Doch vorher sollte man das Problem der Frametimes (Microruckeln) lösen, oder sich nicht mit solch lapidaren Aussagen: "Das liegt nicht an uns" ins Abseits stellen.


----------



## Rain_in_may84 (28. Februar 2008)

Masterchief schrieb:


> Hatte ATI/AMD nicht gesagt das es kein RVxxx mehr geben wird
> 
> und
> 
> das der R700 ein Multicore Chip ist ?



Ja das hat doch Carsten oben geschrieben, dass es ein MultiGPU Chip wird. Trotzdem werden darauf eher Mittelklassechips zu finden sein, als Highendchips, sonst müsste die Karte ja 350W an Strom verbraten 

@ Topic
wenn die nicht die Kommunikation zwischen den Chips verbessern und weiter auf CF setzen, werden die Karten ein Ryanfall. 
Die Leistung wäre einfach zu schwach für 4 Chips auf einem Board. Naja hoffentlich bekommen sie das besser hin als bei dieser X2.
Wenn die Chips ordendlich Effizient sind, dann wäre die Karte auf jeden Fall eine Option, wenn nicht mache ich einen großen Bogen drum.

MFG


----------



## Masterchief (28. Februar 2008)

@xFAIRx

Ich meine aber ein Multicore Chip und nicht so eine lösung wie die GX2/X2 Karten,

Ganz einfach gesagt wie ein C2D oder Phenom .... alle Cores in 1 DIE.


----------



## Stefan Payne (28. Februar 2008)

Masterchief schrieb:


> das der R700 ein Multicore Chip ist ?


Nunja, wenn man etwas 'anders' denkt und das nicht so ganz wörtlich nimmt, dann hat AMD schon mit dem R600 einen 'Multicore' Chip gebracht.

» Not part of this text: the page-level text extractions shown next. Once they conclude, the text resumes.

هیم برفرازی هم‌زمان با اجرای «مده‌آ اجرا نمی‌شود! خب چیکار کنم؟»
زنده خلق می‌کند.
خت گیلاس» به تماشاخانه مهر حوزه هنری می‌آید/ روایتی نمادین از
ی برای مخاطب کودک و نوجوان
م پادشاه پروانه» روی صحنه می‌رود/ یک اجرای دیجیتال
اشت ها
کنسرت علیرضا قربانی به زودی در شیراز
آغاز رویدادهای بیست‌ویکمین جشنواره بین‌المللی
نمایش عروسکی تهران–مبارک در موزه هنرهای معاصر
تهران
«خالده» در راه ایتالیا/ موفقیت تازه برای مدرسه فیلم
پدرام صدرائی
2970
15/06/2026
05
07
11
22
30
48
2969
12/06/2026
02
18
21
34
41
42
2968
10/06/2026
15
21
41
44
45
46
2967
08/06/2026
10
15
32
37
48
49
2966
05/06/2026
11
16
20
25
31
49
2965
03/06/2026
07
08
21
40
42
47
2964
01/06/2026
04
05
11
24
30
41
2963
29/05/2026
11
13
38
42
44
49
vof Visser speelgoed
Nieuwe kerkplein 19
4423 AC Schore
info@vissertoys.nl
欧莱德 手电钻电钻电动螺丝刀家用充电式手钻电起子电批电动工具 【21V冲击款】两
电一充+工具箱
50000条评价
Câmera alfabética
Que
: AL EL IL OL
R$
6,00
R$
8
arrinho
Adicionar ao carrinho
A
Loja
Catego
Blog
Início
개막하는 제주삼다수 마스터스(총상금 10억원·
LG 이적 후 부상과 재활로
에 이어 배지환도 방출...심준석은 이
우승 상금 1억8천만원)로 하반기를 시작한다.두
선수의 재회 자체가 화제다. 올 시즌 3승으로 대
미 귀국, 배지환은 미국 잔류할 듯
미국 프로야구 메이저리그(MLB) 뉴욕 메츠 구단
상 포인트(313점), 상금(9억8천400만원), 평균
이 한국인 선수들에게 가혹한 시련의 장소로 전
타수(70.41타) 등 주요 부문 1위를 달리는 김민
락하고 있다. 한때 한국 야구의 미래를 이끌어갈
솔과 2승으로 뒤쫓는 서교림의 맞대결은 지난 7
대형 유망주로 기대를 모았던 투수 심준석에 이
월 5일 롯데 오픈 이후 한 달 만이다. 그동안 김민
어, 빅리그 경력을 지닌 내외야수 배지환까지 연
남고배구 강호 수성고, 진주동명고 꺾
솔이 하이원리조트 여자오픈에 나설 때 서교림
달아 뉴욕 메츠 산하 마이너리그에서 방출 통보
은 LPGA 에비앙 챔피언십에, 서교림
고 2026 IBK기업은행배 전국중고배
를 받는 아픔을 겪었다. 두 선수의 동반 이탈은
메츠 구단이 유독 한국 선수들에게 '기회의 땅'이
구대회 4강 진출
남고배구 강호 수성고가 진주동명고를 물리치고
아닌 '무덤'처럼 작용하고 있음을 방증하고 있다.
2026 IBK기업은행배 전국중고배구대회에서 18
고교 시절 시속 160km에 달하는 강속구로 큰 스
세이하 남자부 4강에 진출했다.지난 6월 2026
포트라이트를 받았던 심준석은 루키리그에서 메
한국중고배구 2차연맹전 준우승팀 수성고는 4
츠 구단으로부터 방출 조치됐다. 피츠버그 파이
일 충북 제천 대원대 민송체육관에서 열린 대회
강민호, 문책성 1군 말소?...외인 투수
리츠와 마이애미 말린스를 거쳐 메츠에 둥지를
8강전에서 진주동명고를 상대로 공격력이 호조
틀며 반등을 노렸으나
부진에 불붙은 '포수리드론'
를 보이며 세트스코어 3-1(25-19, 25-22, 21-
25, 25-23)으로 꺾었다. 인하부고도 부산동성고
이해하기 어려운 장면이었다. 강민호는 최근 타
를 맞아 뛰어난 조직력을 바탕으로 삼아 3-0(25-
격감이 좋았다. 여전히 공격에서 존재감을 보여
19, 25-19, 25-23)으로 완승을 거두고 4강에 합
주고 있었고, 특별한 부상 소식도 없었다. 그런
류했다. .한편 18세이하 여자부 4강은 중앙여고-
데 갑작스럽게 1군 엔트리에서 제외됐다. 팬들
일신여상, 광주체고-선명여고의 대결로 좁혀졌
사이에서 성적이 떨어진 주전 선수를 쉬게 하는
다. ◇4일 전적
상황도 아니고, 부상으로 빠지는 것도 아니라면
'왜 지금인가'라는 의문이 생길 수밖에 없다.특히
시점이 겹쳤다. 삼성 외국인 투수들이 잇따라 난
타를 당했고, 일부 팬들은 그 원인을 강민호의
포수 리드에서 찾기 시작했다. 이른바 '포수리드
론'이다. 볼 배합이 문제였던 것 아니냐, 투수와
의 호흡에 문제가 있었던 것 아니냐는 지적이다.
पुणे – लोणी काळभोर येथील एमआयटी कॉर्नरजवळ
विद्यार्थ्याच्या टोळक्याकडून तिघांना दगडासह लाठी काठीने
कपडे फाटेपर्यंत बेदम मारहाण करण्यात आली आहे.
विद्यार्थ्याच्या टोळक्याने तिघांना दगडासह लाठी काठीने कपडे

Es kommt halt ganz drauf an, wie man Multicore jetzt definiert, ist das ein Chip, wo man binnen der Kaffepause Einheiten hinzufügen oder entsorgen kann??


----------



## Prosef (28. Februar 2008)

xFAIRx schrieb:


> Die Idee Grafikchips mit Hilfe von Multi-Core-Designs im 2D-Betrieb sparsam im 3D-Betrieb aber sehr Leistungsfähig zu gestalten, halte ich für einen zukunftsträchtigen Ansatz, wie bei CPUs und Konsolen schon zu sehen ist. Einmal ganz davon abgesehen, dass man so nur noch einen "kleinen" Chip entwerfen muss, und diesen dann je nach angepeiltem Preissegment nur noch beliebig oft auf ein PCB zu bringen. Dies sollte die Entwicklungs- und Produktionskosten senken, und damit auch dem Spieler entgegen kommen.
> Doch vorher sollte man das Problem der Frametimes (Microruckeln) lösen, oder sich nicht mit solch lapidaren Aussagen: "Das liegt nicht an uns" ins Abseits stellen.


Da stimm ich zu.
Die ganzen kleinen GPUs sollten dann aber vom System als eine GPU angesprochen werden. Die Kommunikation unter den kleinen GPU sollte auch sehr hardwarenah sein. Somit gäbe es dann keine Probleme mehr mit den Treibern.


----------



## Masterchief (2. März 2008)

Stefan Payne schrieb:


> Nunja, wenn man etwas 'anders' denkt und das nicht so ganz wörtlich nimmt, dann hat AMD schon mit dem R600 einen 'Multicore' Chip gebracht.
> 
> Es kommt halt ganz drauf an, wie man Multicore jetzt definiert, ist das ein Chip, wo man binnen der Kaffepause Einheiten hinzufügen oder entsorgen kann??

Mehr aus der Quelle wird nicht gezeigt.